§ DESCRIPTION OF THE TASK: Give the data below again exactly, and drop each picture from it.

Saved data entries:
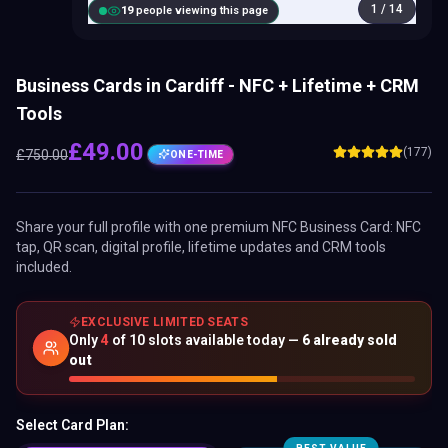
1
/
14
20
people viewing this page
Business Cards in Cardiff - NFC + Lifetime + CRM
Tools
£
49.00
(177)
£
750.00
ONE-TIME
Share your full profile with one premium
NFC Business Card
: NFC
tap, QR scan, digital profile, lifetime updates and CRM tools
included.
EXCLUSIVE LIMITED SEATS
Only
4
of
10
slots available today —
6
already sold
out
Select Card Plan:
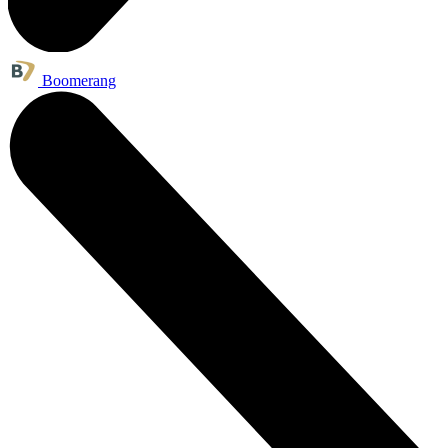
Boomerang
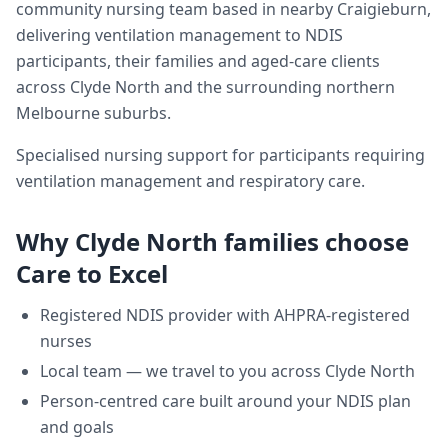
community nursing team based in nearby Craigieburn,
delivering
ventilation management
to NDIS
participants, their families and aged-care clients
across
Clyde North
and the surrounding northern
Melbourne suburbs.
Specialised nursing support for participants requiring
ventilation management and respiratory care.
Why
Clyde North
families choose
Care to Excel
Registered NDIS provider with AHPRA-registered
nurses
Local team — we travel to you across
Clyde North
Person-centred care built around your NDIS plan
and goals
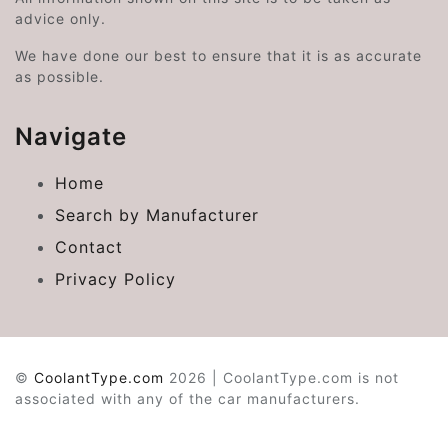
advice only.
We have done our best to ensure that it is as accurate
as possible.
Navigate
Home
Search by Manufacturer
Contact
Privacy Policy
©
CoolantType.com
2026 | CoolantType.com is not
associated with any of the car manufacturers.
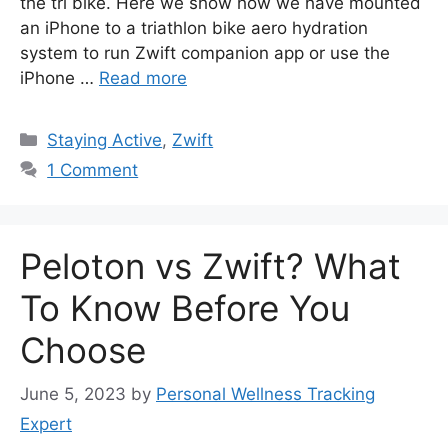
the tri bike. Here we show how we have mounted
an iPhone to a triathlon bike aero hydration
system to run Zwift companion app or use the
iPhone …
Read more
Categories
Staying Active
,
Zwift
1 Comment
Peloton vs Zwift? What
To Know Before You
Choose
June 5, 2023
by
Personal Wellness Tracking
Expert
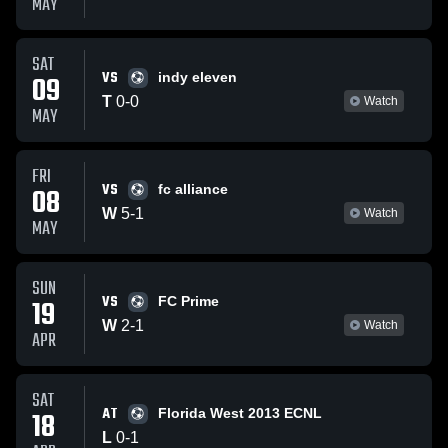
MAY
SAT
VS
09
indy eleven
T
0
-
0
Watch
MAY
FRI
VS
08
fc alliance
W
5
-
1
Watch
MAY
SUN
VS
19
FC Prime
W
2
-
1
Watch
APR
SAT
AT
18
Florida West 2013 ECNL
L
0
-
1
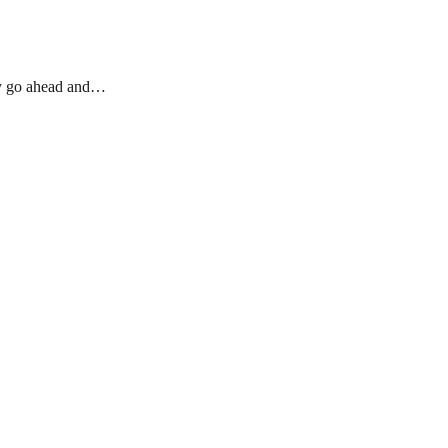
ody go ahead and…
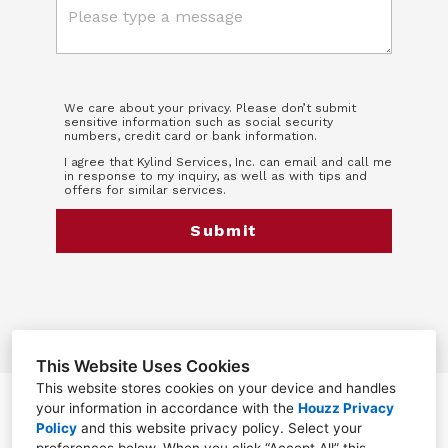
We care about your privacy. Please don’t submit
sensitive information such as social security
numbers, credit card or bank information.
I agree that Kylind Services, Inc. can email and call me
in response to my inquiry, as well as with tips and
offers for similar services.
Submit
This Website Uses Cookies
This website stores cookies on your device and handles
your information in accordance with the
Houzz Privacy
Greensboro, NC 27455
Policy
and
this website privacy policy
. Select your
(336) 568-8318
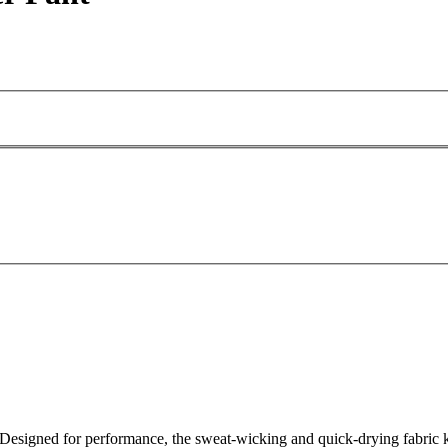
esigned for performance, the sweat-wicking and quick-drying fabric ke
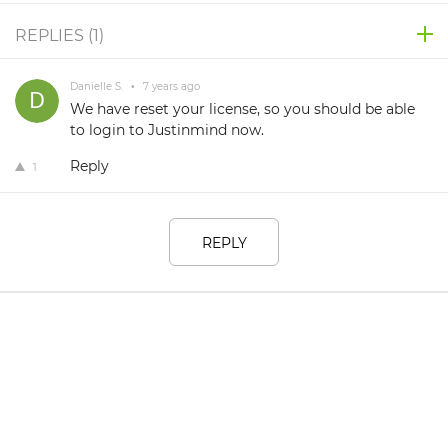
REPLIES (
1
)
Danielle S.
•
7 years ago
We have reset your license, so you should be able
to login to Justinmind now.
Reply
1
REPLY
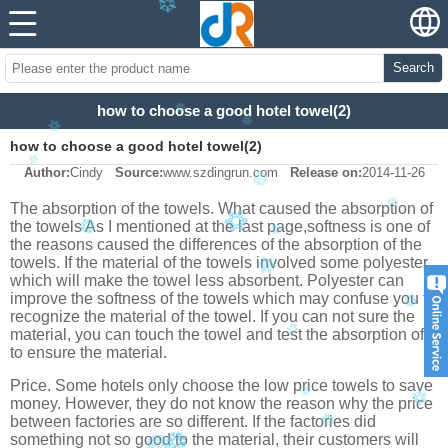
Search
how to choose a good hotel towel(2)
how to choose a good hotel towel(2)
Author:
Cindy
Source:
www.szdingrun.com
Release on:
2014-11-26
The absorption of the towels. What caused the absorption of
the towels
As I mentioned at the last page,softness is one of
the reasons caused the differences of the absorption of the
towels. If the material of the towels involved some polyester
which will make the towel less absorbent. Polyester can
improve the softness of the towels which may confuse you to
recognize the material of the towel. If you can not sure the
material, you can touch the towel and test the absorption of it
to ensure the material.
Price. Some hotels only choose the low price towels to save
money. However, they do not know the reason why the price
between factories are so different. If the factories did
something not so good to the material, their customers will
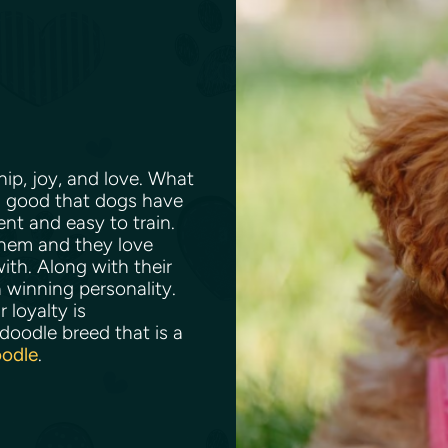
p, joy, and love. What
ng good that dogs have
ent and easy to train.
them and they love
th. Along with their
 winning personality.
 loyalty is
oodle breed that is a
oodle
.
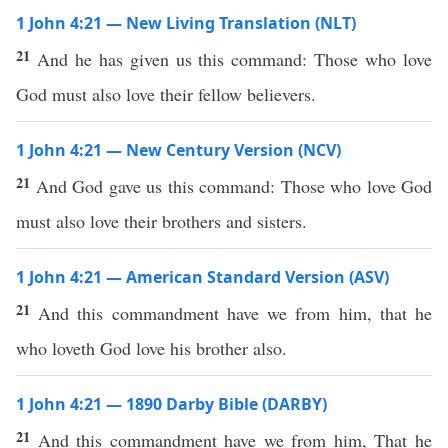
1 John 4:21 — New Living Translation (NLT)
21
And he has given us this command: Those who love
God must also love their fellow believers.
1 John 4:21 — New Century Version (NCV)
21
And God gave us this command: Those who love God
must also love their brothers and sisters.
1 John 4:21 — American Standard Version (ASV)
21
And this commandment have we from him, that he
who loveth God love his brother also.
1 John 4:21 — 1890 Darby Bible (DARBY)
21
And this commandment have we from him, That he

§ WRITTEN SOLUTION:
1
/
14
20
people viewing this page
Business Cards in Cardiff - NFC + Lifetime + CRM
Tools
£
49.00
(177)
£
750.00
ONE-TIME
Share your full profile with one premium
NFC Business Card
: NFC
tap, QR scan, digital profile, lifetime updates and CRM tools
included.
EXCLUSIVE LIMITED SEATS
Only
4
of
10
slots available today —
6
already sold
out
Select Card Plan:
Boomerang
community nursing team based in nearby Craigieburn,
delivering
ventilation management
to NDIS
participants, their families and aged-care clients
across
Clyde North
and the surrounding northern
Melbourne suburbs.
Specialised nursing support for participants requiring
ventilation management and respiratory care.
Why
Clyde North
families choose
Care to Excel
Registered NDIS provider with AHPRA-registered
nurses
Local team — we travel to you across
Clyde North
Person-centred care built around your NDIS plan
and goals
advice only.
We have done our best to ensure that it is as accurate
as possible.
Navigate
Home
Search by Manufacturer
Contact
Privacy Policy
©
CoolantType.com
2026 | CoolantType.com is not
associated with any of the car manufacturers.
the tri bike. Here we show how we have mounted
an iPhone to a triathlon bike aero hydration
system to run Zwift companion app or use the
iPhone …
Read more
Categories
Staying Active
,
Zwift
1 Comment
Peloton vs Zwift? What
To Know Before You
Choose
June 5, 2023
by
Personal Wellness Tracking
Expert
MAY
SAT
VS
09
indy eleven
T
0
-
0
Watch
MAY
FRI
VS
08
fc alliance
W
5
-
1
Watch
MAY
SUN
VS
19
FC Prime
W
2
-
1
Watch
APR
SAT
AT
18
Florida West 2013 ECNL
L
0
-
1
ody go ahead and…
We care about your privacy. Please don’t submit
sensitive information such as social security
numbers, credit card or bank information.
I agree that Kylind Services, Inc. can email and call me
in response to my inquiry, as well as with tips and
offers for similar services.
Submit
This Website Uses Cookies
This website stores cookies on your device and handles
your information in accordance with the
Houzz Privacy
Greensboro, NC 27455
Policy
and
this website privacy policy
. Select your
(336) 568-8318
esigned for performance, the sweat-wicking and quick-drying fabric ke
REPLIES (
1
)
Danielle S.
•
7 years ago
We have reset your license, so you should be able
to login to Justinmind now.
Reply
1
REPLY
Search
how to choose a good hotel towel(2)
how to choose a good hotel towel(2)
Author:
Cindy
Source:
www.szdingrun.com
Release on:
2014-11-26
The absorption of the towels. What caused the absorption of
the towels
As I mentioned at the last page,softness is one of
the reasons caused the differences of the absorption of the
towels. If the material of the towels involved some polyester
which will make the towel less absorbent. Polyester can
improve the softness of the towels which may confuse you to
recognize the material of the towel. If you can not sure the
material, you can touch the towel and test the absorption of it
to ensure the material.
Price. Some hotels only choose the low price towels to save
money. However, they do not know the reason why the price
between factories are so different. If the factories did
something not so good to the material, their customers will
p, joy, and love. What
ng good that dogs have
ent and easy to train.
them and they love
th. Along with their
 winning personality.
 loyalty is
oodle breed that is a
oodle
.
1 John 4:21 — New Living Translation (NLT)
21
And he has given us this command: Those who love
God must also love their fellow believers.
1 John 4:21 — New Century Version (NCV)
21
And God gave us this command: Those who love God
must also love their brothers and sisters.
1 John 4:21 — American Standard Version (ASV)
21
And this commandment have we from him, that he
who loveth God love his brother also.
1 John 4:21 — 1890 Darby Bible (DARBY)
21
And this commandment have we from him, That he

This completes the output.